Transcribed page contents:
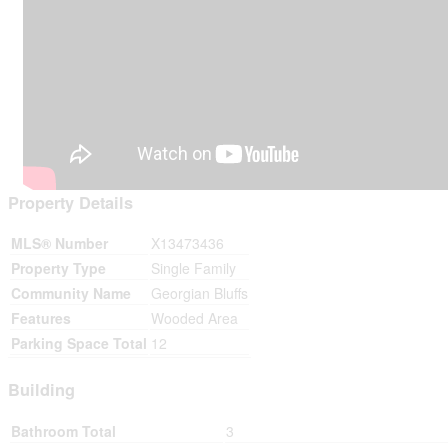
Property Details
MLS® Number
X13473436
Property Type
Single Family
Community Name
Georgian Bluffs
Features
Wooded Area
Parking Space Total
12
Building
Bathroom Total
3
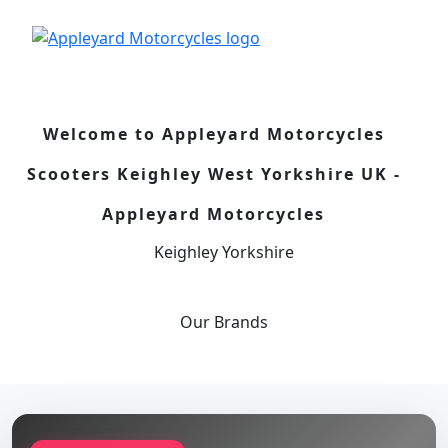
Welcome to Appleyard Motorcycles
Scooters Keighley West Yorkshire UK -
Appleyard Motorcycles
Keighley Yorkshire
Our
Brands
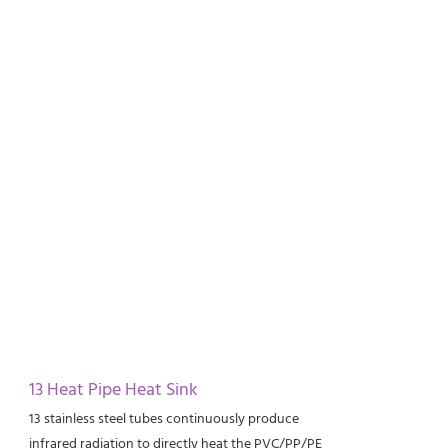
13 Heat Pipe Heat Sink
13 stainless steel tubes continuously produce
infrared radiation to directly heat the PVC/PP/PE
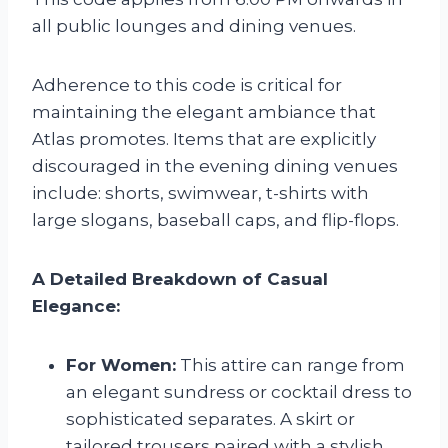
all public lounges and dining venues.
Adherence to this code is critical for
maintaining the elegant ambiance that
Atlas promotes. Items that are explicitly
discouraged in the evening dining venues
include: shorts, swimwear, t-shirts with
large slogans, baseball caps, and flip-flops.
A Detailed Breakdown of Casual
Elegance:
For Women:
This attire can range from
an elegant sundress or cocktail dress to
sophisticated separates. A skirt or
tailored trousers paired with a stylish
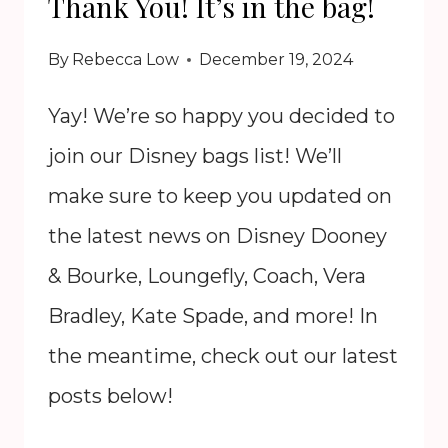
Thank You! It’s in the bag!
BY
DOONEY
By
Rebecca Low
December 19, 2024
&
BOURKE
Yay! We’re so happy you decided to
join our Disney bags list! We’ll
make sure to keep you updated on
the latest news on Disney Dooney
& Bourke, Loungefly, Coach, Vera
Bradley, Kate Spade, and more! In
the meantime, check out our latest
posts below!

AIM OF THE TASK: Your answer must be the exact lines of the records from the first one through the line containing "13 Heat Pipe Heat Sink", with no pictures in it.

COMPLETED TASK:
Property Details
MLS® Number
X13473436
Property Type
Single Family
Community Name
Georgian Bluffs
Features
Wooded Area
Parking Space Total
12
Building
Bathroom Total
3
Welcome to Appleyard Motorcycles
Scooters Keighley West Yorkshire UK -
Appleyard Motorcycles
Keighley Yorkshire
Our
Brands
13 Heat Pipe Heat Sink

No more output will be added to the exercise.